Colaborador Invitado

El panorama laboral de las futbolistas mexicanas

A pesar del crecimiento tan positivo de la Liga MX Femenil, hay aun diversos aspectos relacionados con el panorama laboral de las jugadoras en los que seguir trabajando.

La autora es Abogada en Bellver Sports y Árbitra del TAS/CAS.

El futbol femenino está en un momento de crecimiento y profesionalización. En su centro, las jugadoras, quienes demandan mejores condiciones no solo laborales sino a nivel técnico, de instalaciones e infraestructuras. Desde la conocida reclamación de las futbolistas de la selección de EU sobre discriminación de género sistemática, hasta el #Seacabó viral tras los vergonzosos acontecimientos del presidente Luis Rubiales, durante la entrega de medallas de la final del último campeonato del mundo femenino, lo que se ha ido produciendo es un movimiento global, promovido por jugadoras en diferentes partes del mundo, pero con un denominador común: la mejora de sus condiciones laborales.

A pesar del crecimiento tan positivo de la Liga MX Femenil, hay aun diversos aspectos relacionados con el panorama laboral de las jugadoras en los que seguir trabajando. Según el último informe de la FIFA sobre el pluriempleo en el futbol femenino, publicado el 5 de abril de este año, donde la máxima institución del fútbol estudia en varios países, entre ellos México, las circunstancias laborales que rodean a las jugadoras de élite, existe aún un 19% de jugadoras que mantienen un segundo empleo además del futbol.

El informe concluye con cuatro recomendaciones principales para las partes interesadas:

• Considerar a las futbolistas de forma integral.

• Ser conscientes de la carga de trabajo que suponen para las jugadoras el pluriempleo y demás obligaciones, como las de cuidado o maternidad, y ajustarse a ellas.

• Ayudar a las futbolistas a compaginar múltiples responsabilidades: si el futbol no puede ser flexible, es necesario dotarles de más seguridad.

• Adoptar un doble enfoque para la dotación de recursos y gestión de las carreras futbolísticas.

Es cierto que hay jugadoras con rangos salariales altos y competitivos en México, y también clubes que están invirtiendo en estructura, cuerpo técnico y presupuestos para poder ser competitivos y proporcionar un trabajo de calidad a sus jugadoras. El camino se está haciendo y hay muchos desafíos por delante, sin embargo, ¿qué más se necesita que en otros países puede servir como referencia? Desde mi experiencia, los convenios colectivos son clave.

Un convenio colectivo es un contrato entre un empleador/liga y un sindicato o asociación de jugadoras, en el que se acuerdan, entre otros, las condiciones mínimas de empleo, los salarios y los horarios y descansos.  Según datos de la FIFA, entre las ligas, el 32% mantenía un convenio colectivo en vigor en la temporada 2021-2022, y las que lo tenían eran más propensas a tener un salario mínimo (82%) en comparación con las que no lo tenían (39%).
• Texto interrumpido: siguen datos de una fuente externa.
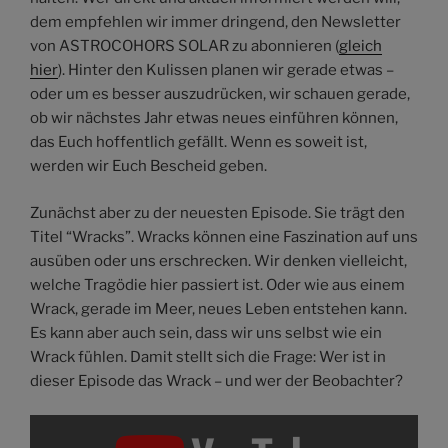
dem empfehlen wir immer dringend, den Newsletter
von ASTROCOHORS SOLAR zu abonnieren (
gleich
hier
). Hinter den Kulissen planen wir gerade etwas –
oder um es besser auszudrücken, wir schauen gerade,
ob wir nächstes Jahr etwas neues einführen können,
das Euch hoffentlich gefällt. Wenn es soweit ist,
werden wir Euch Bescheid geben.
Zunächst aber zu der neuesten Episode. Sie trägt den
Titel “Wracks”. Wracks können eine Faszination auf uns
ausüben oder uns erschrecken. Wir denken vielleicht,
welche Tragödie hier passiert ist. Oder wie aus einem
Wrack, gerade im Meer, neues Leben entstehen kann.
Es kann aber auch sein, dass wir uns selbst wie ein
Wrack fühlen. Damit stellt sich die Frage: Wer ist in
dieser Episode das Wrack – und wer der Beobachter?
„Wracks
|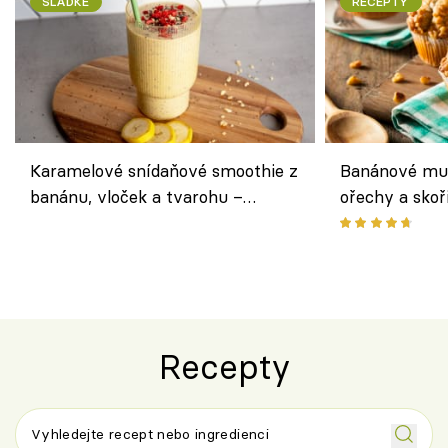
SLADKÉ
RECEPTY
Karamelové snídaňové smoothie z
Banánové muf
banánu, vloček a tvarohu –
ořechy a skoř
snídaně do skleničky
Recepty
Los convenios proporcionan seguridad, estabilidad y un entorno laboral profesional, dotando de unas normas mínimas relativas a sus condiciones laborales. Uno de los convenios más exitosos por su contenido es el de EU, de vigencia hasta 2026, y que establece un salario mínimo partiendo de 35,000 dólares anuales con aumentos anuales del 4%.

¿Qué otros desafíos tenemos en el fútbol femenino? Desarrollar una estrategia sobre estos tres pilares:

• Liderazgo: profesionales adecuados trabajando en este sector para potenciar la industria.

• Producto: desarrollar un producto auténtico, diferente al masculino, con su propia identidad, con el que poder comercializar y generar recursos.

• Audiencia: el futbol femenino está aumentando en popularidad, aunque la asistencia media en las ligas de todo el mundo resulta baja. Trabajar en una estrategia que contribuya a fidelizar esa audiencia es una prioridad. Ejemplos positivos como los de los clubes de la Liga MX Femenil jugando en los mismos estadios que el equipo masculino es un claro impulsor.

Y para las jugadoras, un mensaje, la unión entre ellas genera el respeto que piden, pero también el temor suficiente para conseguir el cambio que se busca.